You can download an etlt model file here: Dropbox - File Deleted. The model is trained to detect 15 classes.

I converted it using the tlt-converter utility (for CUDA 10.2, CUDNN 8 and TRT 7.1) using this command:

tlt-converter -k nvidia_tlt \
                   -d 3,768,1024 \
                   -o BatchedNMS \
                   -e model_fp32.engine \
                   -m 1 \
                   -t fp32 \
                   -i nchw \
                    yolov4.etlt

If I use the etlt or TensorRT engine file in DeepStream, it works without any issue. But unfortunately I cannot use DeepStream for this work.

Any idea why I only get 0? I tried different type of pre-processing (with and without the offsets, BGR and RGB format, dividing the pixel values by 255…) and I always get the same type of output (only the number of detection varies).

Hi @johan_b,

We request you to post your concern in TLT forum to get better help. You may get more details on postprocessing part.

Thank you.

Hi spolisetty,

I just did: Inference with TensorRT after training Yolo v4 with TLT 3.0

Thanks,

Johan

1 Like

Hi again,

I finally found the issue: I was not transferring all the data back from the GPU.
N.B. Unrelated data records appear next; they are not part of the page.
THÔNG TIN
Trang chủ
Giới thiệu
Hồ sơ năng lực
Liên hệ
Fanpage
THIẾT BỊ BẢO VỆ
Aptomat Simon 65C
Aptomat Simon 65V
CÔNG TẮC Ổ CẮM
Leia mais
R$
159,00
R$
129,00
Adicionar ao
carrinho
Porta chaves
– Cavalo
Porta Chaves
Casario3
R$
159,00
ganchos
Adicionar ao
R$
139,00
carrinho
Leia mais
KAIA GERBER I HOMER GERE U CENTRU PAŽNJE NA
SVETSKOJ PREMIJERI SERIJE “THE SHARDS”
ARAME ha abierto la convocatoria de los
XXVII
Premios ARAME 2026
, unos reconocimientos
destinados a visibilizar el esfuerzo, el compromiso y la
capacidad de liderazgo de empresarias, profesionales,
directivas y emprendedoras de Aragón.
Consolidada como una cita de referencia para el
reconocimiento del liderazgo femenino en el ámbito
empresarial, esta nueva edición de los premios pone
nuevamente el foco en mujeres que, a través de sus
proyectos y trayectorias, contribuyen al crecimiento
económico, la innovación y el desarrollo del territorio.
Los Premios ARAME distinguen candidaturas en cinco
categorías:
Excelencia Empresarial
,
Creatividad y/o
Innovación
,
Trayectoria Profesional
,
# Transfer predictions back from the GPU.
cuda.memcpy_dtoh_async(outputs[0].host, outputs[0].device, stream)
cuda.memcpy_dtoh_async(outputs[1].host, outputs[1].device, stream)
cuda.memcpy_dtoh_async(outputs[2].host, outputs[2].device, stream)
cuda.memcpy_dtoh_async(outputs[3].host, outputs[3].device, stream)

Thanks,

Johan

1 Like

Hi,
I’m getting the below error when I try to run the same code outside tlt docker.
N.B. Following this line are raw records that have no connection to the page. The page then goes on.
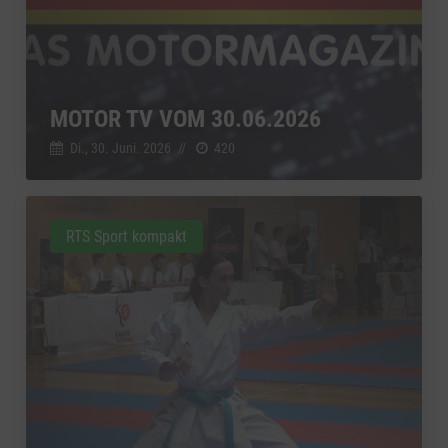
MOTOR TV VOM 30.06.2026
Di., 30. Juni. 2026
//
420
RTS Sport kompakt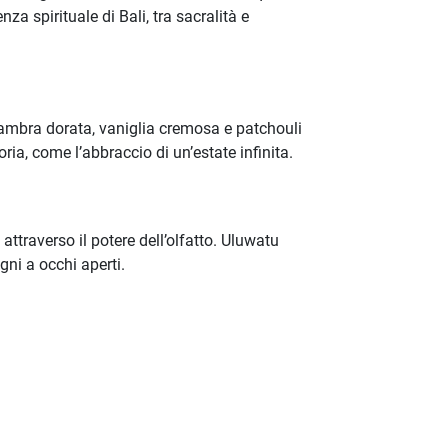
za spirituale di Bali, tra sacralità e
 ambra dorata, vaniglia cremosa e patchouli
ia, come l’abbraccio di un’estate infinita.
ttraverso il potere dell’olfatto. Uluwatu
gni a occhi aperti.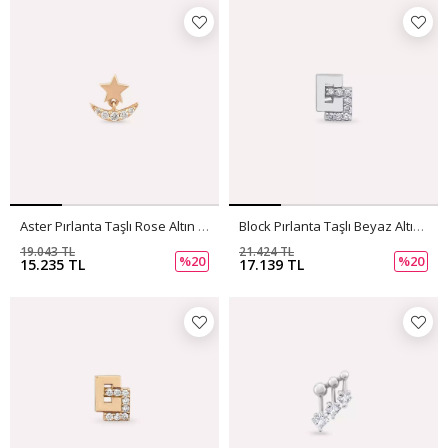
Aster Pırlanta Taşlı Rose Altın Tek Küpe
Block Pırlanta Taşlı Beyaz Altın Tek Küpe
19.043 TL
21.424 TL
%20
%20
15.235 TL
17.139 TL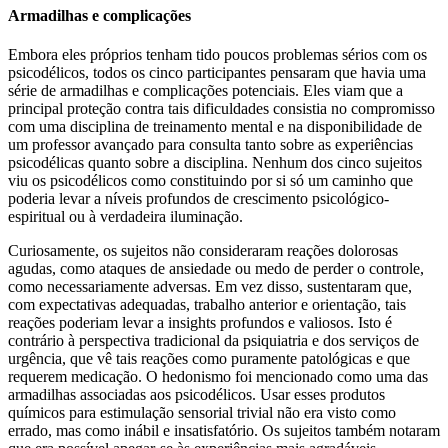
Armadilhas e complicações
Embora eles próprios tenham tido poucos problemas sérios com os
psicodélicos, todos os cinco participantes pensaram que havia uma
série de armadilhas e complicações potenciais. Eles viam que a
principal proteção contra tais dificuldades consistia no
compromisso
com uma disciplina de treinamento mental e na disponibilidade de
um professor avançado para consulta tanto sobre as experiências
psicodélicas quanto sobre a disciplina. Nenhum dos cinco sujeitos
viu os psicodélicos como constituindo por si só um caminho que
poderia levar a níveis profundos de crescimento psicológico-
espiritual ou à verdadeira iluminação.
Curiosamente, os sujeitos não consideraram reações dolorosas
agudas, como ataques de ansiedade ou medo de perder o controle,
como necessariamente adversas. Em vez disso, sustentaram que,
com expectativas adequadas, trabalho anterior e orientação, tais
reações poderiam levar a insights profundos e valiosos. Isto é
contrário à perspectiva tradicional da psiquiatria e dos serviços de
urgência, que vê tais reações como puramente patológicas e que
requerem medicação. O hedonismo foi mencionado como uma das
armadilhas associadas aos psicodéli
cos. Usar esses produtos
químicos para estimulação sensorial trivial não era visto como
errado, mas como inábil e insatisfatório. Os sujeitos também notaram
[TensorRT] INTERNAL ERROR: Assertion failed: d == a + length
/opt/tensorrt/TensorRT/plugin/batchedNMSPlugin/batchedNMSPlugin.cpp:70
Aborting…

Aborted (core dumped)

However, if I run the tensorrt engine inside TLT3.0 docker, I’m getting the required output. Could you please help me in resolving the above issue?